Keputusan bank sentral Amerika Serikat (AS), The Federal Reserve (The Fed) yang menahan suku bunga membuat dampak positif dan negatif. Beberapa spekulasi makin bermunculan pasca pengumuman The Fed, ada yang memperkirakan suku bunga AS naik tahun ini namun ada juga yang meyakini tahun depan. Direktur Eksekutif Mandiri Institute, Destry Damayanti mengatakan soal bunga the Fed yang tidak berubah, dampak negatifnya bagi Indonesia membuat ketidakpastian, namun ada sisi positifnya.
Menurut Destry efek positifnya adalah memberikan waktu untuk BI atau pemerintah untuk fokus membuat kebijakan domestik sehingga tidak dipengaruhi tekanan oleh The Fed. "Kalau bunga The Fed naik, dalam short time kalau ada gejolak kita bisa duga," kata di acara diskusi Energi Kita ddi Gedung Dewan Pers, Jalan Kebon Sirih, Jakarta. Ia menambahkan dampak negatifnya adalah ketidakpastian akan timbul, karena ada yang meyakini pada Oktober bunga The Fed akan naik. Namun ada yang meyakini bunga The Fed baru akan naik tahun depan.
"Saya melihatnya nggak mungkin pada 2015 naik, karena Amerika hati-hati dengan situasi ekonomi China yang ekonominya melambat dalam.
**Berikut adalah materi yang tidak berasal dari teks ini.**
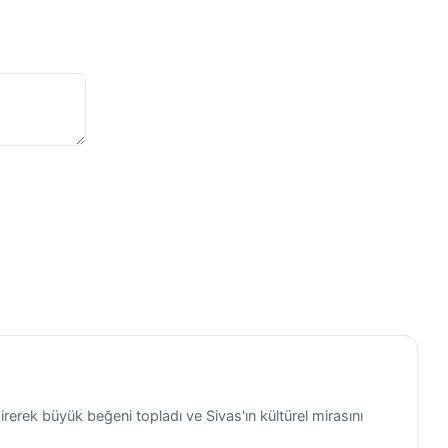
irerek büyük beğeni topladı ve Sivas'ın kültürel mirasını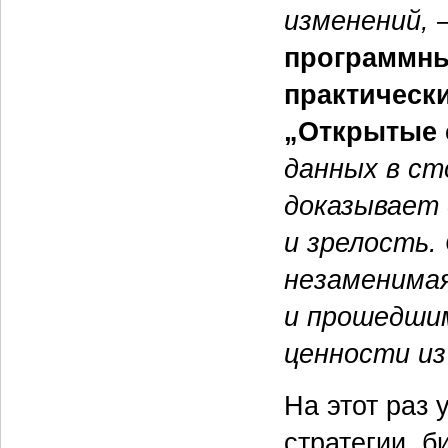
изменений,
—
программны
практическ
„Открытые 
данных в ст
доказывает 
и зрелость.
незаменимая
и прошедшим
ценности из
На этот раз 
стратегии,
Sekarang dia (China) sudah all out, menurunkan suku bunga, menurunkan pajak penjualan, PPh segala macam, tapi kurang berhasil," katanya. Menurutnya dengan melihat ekonomi riil China yang masih melemah ada kemungkinan China terus melakukan depresiasi mata uang untuk mendorong ekspornya. Dampaknya bagi Amerika dan Eropa, barang-barang impornya kurang kompetitif dengan China, saat AS menaikkan suku bunga.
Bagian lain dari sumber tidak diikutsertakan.